Why would anyone cast Hugh Jackman as Billy? He is far too old. I think Jeremy Jordan would make a great film or stage Billy.
What production did you see?
Billy is at least mid-30s. If he isn't, there's no excuse for him not learning a new trade and supporting his family. If he's mid-30s, he is "middle-aged" by the standards of his day and it makes more sense that no one will hire him to do anything but bark for a carousel.
Then there's his attitude toward Julie, whom I believe he refers to as "kid" several times. At the very least, it's clear he considers himself worldly wise and Julie naive.
Finally, the whole point with Billy is that he is an emotional adolescent in a man's body. The contrast is more dramatic (and tragic) the older he gets.
I don't have any trouble believing Hugh Jackman is 35 to 40. He's actually 45, so comparison to 70-year-old Streisand playing the mother of an 8-year-old seems silly.
I have just watched the broadcast and I have to say WHAT an amazing production this was. I loved it a lot. I was especially amazed by Jessie Mueller and Jason Danieley - their chemistry was amazing and they were wonderful to watch :) I also liked Kelli O'Hara, of course. Nathan Gunn - not so much, although I adored his voice. Shame about his acting. Tiler Peck is a lovely dancer, but I didn't like her acting ... Still, her dancing was one of the highlights for me :)
Anyone knows why PBS never releases their broadcasts? I mean, I'm sure there would a lot of interest into buying those DVDs (I would definitely buy this one!).
I watched this a couple days ago. Maybe it's because of what Besty wrote (perhaps a beautifully acted park bench scene would make a difference, and perhaps seeing it live is key), but something about the love story just doesn't work for me, I get why I'm supposed to care, I get why it's a beautiful, haunting story about redemption, but the whole doesn't work for me. Either way, as a concert version I thought COMPANY was better acted, but this was gorgeously sung all around. Jason Danieley's voice is a national treasure and I'll never understand why he doesn't have a career equivalent to Kelli O'Hara's, for example. I'd never seen Jessie Mueller in anything but now I get why everyone loves her so much, she's the real deal, her acting choices were spot on and that voice is glorious, I could listen to it for days. Gunn can't act, I'd rather see a brilliant actor go through the Soliloquy (Danieley would've been ideally cast), but at the same time his voice is a joy and it's a concert version. And then there's O'Hara, whom I used to call bland and boring, well, the joke's on me, her singing is out of the world and she brings such a lovely and sophisticated tone to the entire proceedings.

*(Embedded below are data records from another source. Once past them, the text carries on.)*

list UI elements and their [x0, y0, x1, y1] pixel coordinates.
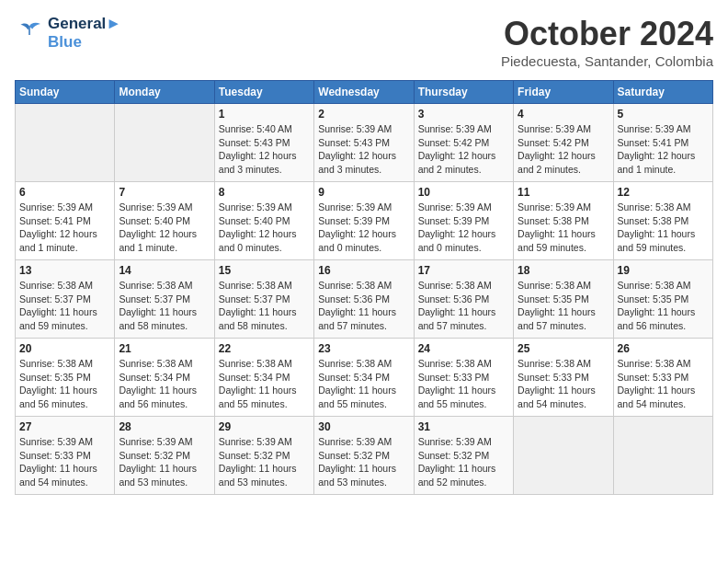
day-number: 29 [219, 420, 310, 433]
day-info: Sunrise: 5:38 AMSunset: 5:35 PMDaylight:… [618, 279, 709, 333]
calendar-cell: 17Sunrise: 5:38 AMSunset: 5:36 PMDayligh… [414, 260, 513, 339]
day-number: 25 [518, 342, 609, 355]
page-header: General► Blue October 2024 Piedecuesta, … [15, 15, 713, 69]
day-info: Sunrise: 5:39 AMSunset: 5:32 PMDaylight:… [418, 435, 509, 489]
day-of-week-header: Monday [115, 81, 214, 104]
day-info: Sunrise: 5:39 AMSunset: 5:40 PMDaylight:… [119, 201, 210, 255]
calendar-cell: 28Sunrise: 5:39 AMSunset: 5:32 PMDayligh… [115, 417, 214, 495]
week-row: 1Sunrise: 5:40 AMSunset: 5:43 PMDaylight… [16, 104, 713, 182]
week-row: 27Sunrise: 5:39 AMSunset: 5:33 PMDayligh… [16, 417, 713, 495]
day-info: Sunrise: 5:39 AMSunset: 5:41 PMDaylight:… [19, 201, 110, 255]
day-info: Sunrise: 5:39 AMSunset: 5:42 PMDaylight:… [418, 122, 509, 177]
calendar-cell: 7Sunrise: 5:39 AMSunset: 5:40 PMDaylight… [115, 182, 214, 260]
day-info: Sunrise: 5:39 AMSunset: 5:38 PMDaylight:… [518, 201, 609, 255]
day-info: Sunrise: 5:39 AMSunset: 5:43 PMDaylight:… [318, 122, 409, 177]
calendar-cell: 22Sunrise: 5:38 AMSunset: 5:34 PMDayligh… [214, 339, 313, 417]
day-of-week-header: Thursday [414, 81, 513, 104]
day-info: Sunrise: 5:38 AMSunset: 5:37 PMDaylight:… [119, 279, 210, 333]
day-number: 20 [19, 342, 110, 355]
day-info: Sunrise: 5:39 AMSunset: 5:41 PMDaylight:… [618, 122, 709, 177]
title-block: October 2024 Piedecuesta, Santander, Col… [501, 15, 713, 69]
day-info: Sunrise: 5:39 AMSunset: 5:32 PMDaylight:… [318, 435, 409, 489]
week-row: 13Sunrise: 5:38 AMSunset: 5:37 PMDayligh… [16, 260, 713, 339]
day-info: Sunrise: 5:38 AMSunset: 5:36 PMDaylight:… [418, 279, 509, 333]
day-info: Sunrise: 5:38 AMSunset: 5:34 PMDaylight:… [219, 357, 310, 411]
calendar-cell: 21Sunrise: 5:38 AMSunset: 5:34 PMDayligh… [115, 339, 214, 417]
calendar-cell: 23Sunrise: 5:38 AMSunset: 5:34 PMDayligh… [314, 339, 414, 417]
day-info: Sunrise: 5:38 AMSunset: 5:33 PMDaylight:… [418, 357, 509, 411]
calendar-cell: 13Sunrise: 5:38 AMSunset: 5:37 PMDayligh… [16, 260, 115, 339]
day-number: 27 [19, 420, 110, 433]
day-number: 7 [119, 186, 210, 199]
day-info: Sunrise: 5:39 AMSunset: 5:39 PMDaylight:… [418, 201, 509, 255]
day-info: Sunrise: 5:39 AMSunset: 5:39 PMDaylight:… [318, 201, 409, 255]
day-number: 11 [518, 186, 609, 199]
day-info: Sunrise: 5:39 AMSunset: 5:32 PMDaylight:… [219, 435, 310, 489]
day-info: Sunrise: 5:38 AMSunset: 5:35 PMDaylight:… [518, 279, 609, 333]
calendar-cell: 6Sunrise: 5:39 AMSunset: 5:41 PMDaylight… [16, 182, 115, 260]
day-number: 22 [219, 342, 310, 355]
day-number: 28 [119, 420, 210, 433]
logo-text: General► Blue [48, 15, 121, 52]
calendar-cell [115, 104, 214, 182]
calendar-cell: 16Sunrise: 5:38 AMSunset: 5:36 PMDayligh… [314, 260, 414, 339]
calendar-cell: 30Sunrise: 5:39 AMSunset: 5:32 PMDayligh… [314, 417, 414, 495]
logo-bird-icon [15, 20, 44, 46]
week-row: 20Sunrise: 5:38 AMSunset: 5:35 PMDayligh… [16, 339, 713, 417]
day-number: 12 [618, 186, 709, 199]
calendar-cell: 24Sunrise: 5:38 AMSunset: 5:33 PMDayligh… [414, 339, 513, 417]
calendar-cell: 4Sunrise: 5:39 AMSunset: 5:42 PMDaylight… [514, 104, 613, 182]
calendar-cell: 31Sunrise: 5:39 AMSunset: 5:32 PMDayligh… [414, 417, 513, 495]
day-info: Sunrise: 5:39 AMSunset: 5:42 PMDaylight:… [518, 122, 609, 177]
day-of-week-header: Wednesday [314, 81, 414, 104]
day-number: 8 [219, 186, 310, 199]
calendar-cell: 3Sunrise: 5:39 AMSunset: 5:42 PMDaylight… [414, 104, 513, 182]
day-info: Sunrise: 5:39 AMSunset: 5:33 PMDaylight:… [19, 435, 110, 489]
day-info: Sunrise: 5:38 AMSunset: 5:38 PMDaylight:… [618, 201, 709, 255]
calendar-cell [613, 417, 712, 495]
day-number: 14 [119, 264, 210, 277]
day-number: 31 [418, 420, 509, 433]
day-number: 13 [19, 264, 110, 277]
day-info: Sunrise: 5:38 AMSunset: 5:33 PMDaylight:… [618, 357, 709, 411]
day-number: 18 [518, 264, 609, 277]
month-title: October 2024 [501, 15, 713, 53]
calendar-cell: 19Sunrise: 5:38 AMSunset: 5:35 PMDayligh… [613, 260, 712, 339]
calendar-cell: 27Sunrise: 5:39 AMSunset: 5:33 PMDayligh… [16, 417, 115, 495]
calendar-cell: 11Sunrise: 5:39 AMSunset: 5:38 PMDayligh… [514, 182, 613, 260]
day-number: 19 [618, 264, 709, 277]
day-of-week-header: Sunday [16, 81, 115, 104]
day-info: Sunrise: 5:38 AMSunset: 5:33 PMDaylight:… [518, 357, 609, 411]
calendar-header-row: SundayMondayTuesdayWednesdayThursdayFrid… [16, 81, 713, 104]
week-row: 6Sunrise: 5:39 AMSunset: 5:41 PMDaylight… [16, 182, 713, 260]
calendar-cell: 2Sunrise: 5:39 AMSunset: 5:43 PMDaylight… [314, 104, 414, 182]
day-info: Sunrise: 5:38 AMSunset: 5:34 PMDaylight:… [119, 357, 210, 411]
day-number: 17 [418, 264, 509, 277]
day-number: 15 [219, 264, 310, 277]
day-of-week-header: Saturday [613, 81, 712, 104]
day-info: Sunrise: 5:38 AMSunset: 5:37 PMDaylight:… [19, 279, 110, 333]
day-info: Sunrise: 5:38 AMSunset: 5:36 PMDaylight:… [318, 279, 409, 333]
day-number: 16 [318, 264, 409, 277]
day-number: 10 [418, 186, 509, 199]
calendar-cell [514, 417, 613, 495]
day-number: 3 [418, 108, 509, 121]
logo: General► Blue [15, 15, 121, 52]
calendar-cell: 15Sunrise: 5:38 AMSunset: 5:37 PMDayligh… [214, 260, 313, 339]
day-info: Sunrise: 5:39 AMSunset: 5:40 PMDaylight:… [219, 201, 310, 255]
day-number: 26 [618, 342, 709, 355]
calendar-cell: 26Sunrise: 5:38 AMSunset: 5:33 PMDayligh… [613, 339, 712, 417]
calendar-cell: 20Sunrise: 5:38 AMSunset: 5:35 PMDayligh… [16, 339, 115, 417]
day-number: 30 [318, 420, 409, 433]
day-of-week-header: Tuesday [214, 81, 313, 104]
day-info: Sunrise: 5:40 AMSunset: 5:43 PMDaylight:… [219, 122, 310, 177]
calendar-cell: 14Sunrise: 5:38 AMSunset: 5:37 PMDayligh… [115, 260, 214, 339]
day-number: 21 [119, 342, 210, 355]
day-number: 1 [219, 108, 310, 121]
calendar-cell: 8Sunrise: 5:39 AMSunset: 5:40 PMDaylight… [214, 182, 313, 260]
day-number: 9 [318, 186, 409, 199]
calendar-cell: 29Sunrise: 5:39 AMSunset: 5:32 PMDayligh… [214, 417, 313, 495]
day-number: 6 [19, 186, 110, 199]
day-number: 4 [518, 108, 609, 121]
day-number: 2 [318, 108, 409, 121]
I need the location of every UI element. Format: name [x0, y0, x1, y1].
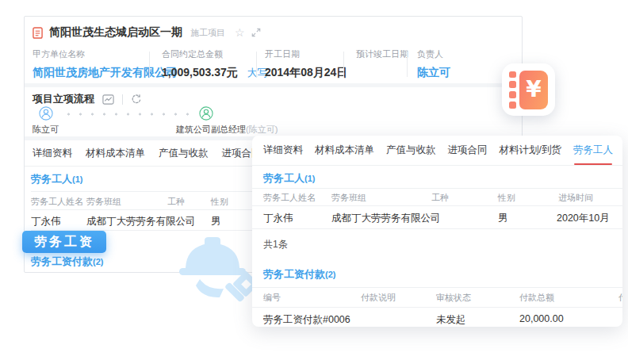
tab-details[interactable]: 详细资料 — [33, 147, 72, 160]
user-avatar-icon — [199, 106, 213, 121]
field-start-date: 开工日期 2014年08月24日 — [265, 48, 347, 80]
tab-output-receipts[interactable]: 产值与收款 — [159, 147, 209, 160]
yen-symbol: ¥ — [526, 76, 541, 102]
field-finish-date: 预计竣工日期 — [356, 48, 408, 66]
column-header: 工种 — [431, 192, 449, 204]
column-header-clipped: 付 — [618, 292, 622, 304]
detail-tab-bar: 详细资料 材料成本清单 产值与收款 进项合同 材料计划/到货 劳务工人 — [252, 136, 622, 166]
project-type-tag: 施工项目 — [190, 27, 225, 39]
workers-section-title: 劳务工人(1) — [31, 172, 82, 186]
field-divider — [343, 52, 344, 77]
worker-team-link[interactable]: 成都丁大劳劳务有限公司 — [331, 212, 441, 225]
flow-start-label: 陈立可 — [33, 124, 59, 136]
table-line — [252, 228, 622, 229]
payments-section-title: 劳务工资付款(2) — [31, 255, 103, 269]
flow-end-label: 建筑公司副总经理(陈立可) — [176, 124, 278, 136]
manager-link[interactable]: 陈立可 — [417, 66, 450, 80]
tab-labor-workers-active[interactable]: 劳务工人 — [573, 144, 613, 157]
column-header: 付款总额 — [519, 292, 554, 304]
ledger-binding — [509, 71, 516, 109]
table-line — [252, 287, 622, 288]
column-header: 审核状态 — [436, 292, 471, 304]
field-divider — [256, 52, 257, 77]
total-count-label: 共1条 — [263, 238, 288, 251]
column-header: 劳务工人姓名 — [31, 196, 83, 208]
flow-title: 项目立项流程 — [33, 92, 94, 106]
tab-output-receipts[interactable]: 产值与收款 — [386, 144, 436, 157]
payment-amount: 20,000.00 — [519, 313, 564, 324]
tab-incoming-contracts[interactable]: 进项合同 — [448, 144, 488, 157]
workers-section-title: 劳务工人(1) — [263, 171, 315, 186]
labor-wage-badge: 劳务工资 — [22, 231, 106, 253]
column-header: 工种 — [167, 196, 185, 208]
owner-company-link[interactable]: 简阳世茂房地产开发有限公司 — [33, 66, 177, 80]
column-header: 劳务工人姓名 — [263, 192, 316, 204]
field-divider — [407, 52, 408, 77]
column-header: 性别 — [498, 192, 515, 204]
window-titlebar: 简阳世茂生态城启动区一期 施工项目 ☆ — [33, 23, 261, 42]
star-icon[interactable]: ☆ — [235, 27, 245, 38]
tab-details[interactable]: 详细资料 — [263, 144, 303, 157]
field-contract-amount: 合同约定总金额 1,009,503.37元 大写 — [162, 48, 268, 80]
section-divider — [25, 83, 522, 87]
worker-name-link[interactable]: 丁永伟 — [31, 215, 61, 228]
table-line — [252, 188, 622, 189]
worker-name-link[interactable]: 丁永伟 — [263, 212, 293, 225]
toolbar-divider — [122, 94, 123, 105]
column-header: 劳务班组 — [331, 192, 366, 204]
labor-detail-card: 详细资料 材料成本清单 产值与收款 进项合同 材料计划/到货 劳务工人 劳务工人… — [252, 136, 622, 327]
page-title: 简阳世茂生态城启动区一期 — [49, 25, 182, 40]
flow-dotted-connector — [63, 113, 194, 116]
worker-team-link[interactable]: 成都丁大劳劳务有限公司 — [86, 215, 196, 228]
payment-number-link[interactable]: 劳务工资付款#0006 — [263, 313, 350, 327]
expand-icon[interactable] — [251, 28, 261, 37]
flow-section-header: 项目立项流程 — [33, 92, 142, 106]
tab-material-cost[interactable]: 材料成本清单 — [86, 147, 145, 160]
column-header: 性别 — [211, 196, 228, 208]
money-ledger-icon: ¥ — [509, 71, 548, 109]
column-header: 进场时间 — [558, 192, 593, 204]
flow-chart-icon[interactable] — [102, 94, 114, 105]
money-ledger-card: ¥ — [502, 63, 555, 116]
tab-material-plan[interactable]: 材料计划/到货 — [500, 144, 561, 157]
table-line — [252, 307, 622, 308]
tab-material-cost[interactable]: 材料成本清单 — [315, 144, 374, 157]
table-line — [252, 205, 622, 206]
helmet-watermark-icon — [176, 232, 262, 306]
refresh-icon[interactable] — [131, 94, 142, 105]
payment-status: 未发起 — [436, 313, 466, 327]
worker-gender: 男 — [211, 215, 221, 228]
field-divider — [149, 52, 150, 77]
field-manager: 负责人 陈立可 — [417, 48, 450, 80]
column-header: 付款说明 — [361, 292, 396, 304]
document-icon — [33, 27, 43, 39]
worker-entry-date: 2020年10月 — [557, 212, 610, 225]
column-header: 劳务班组 — [86, 196, 121, 208]
user-avatar-icon — [39, 106, 53, 121]
payments-section-title: 劳务工资付款(2) — [263, 267, 335, 282]
column-header: 编号 — [263, 292, 281, 304]
field-owner: 甲方单位名称 简阳世茂房地产开发有限公司 — [33, 48, 177, 80]
worker-gender: 男 — [498, 212, 508, 225]
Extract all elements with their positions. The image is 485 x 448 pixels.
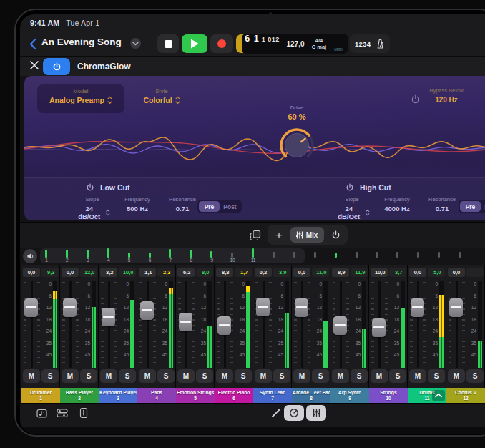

"Some people can thrive and bloom living life in a living room, that's perfect for some people of one hundred and five. But I at least gotta try, when I think of all the sights that I gotta see, all the places I gotta play, all the things that I gotta be at"
I thought the original book described Billy as younger than someone in their 30's and Julie as someone barely out of their teens. So O'Hara and Gunn played younger for this semi staged concert production. I believe Michael Hayden was in his late 20's when he played at The Royal National Theatre and was exactly 30 when he opened the LCT revival.
ray- I beg of you, the first chance you get go to the Lincoln Center library and watch the video of the '94 revival. The love story works, but you need two actors who can actually bring something to the table. Not just beautiful voices.
"Sing the words, Patti!!!!" Stephen Sondheim to Patti LuPone.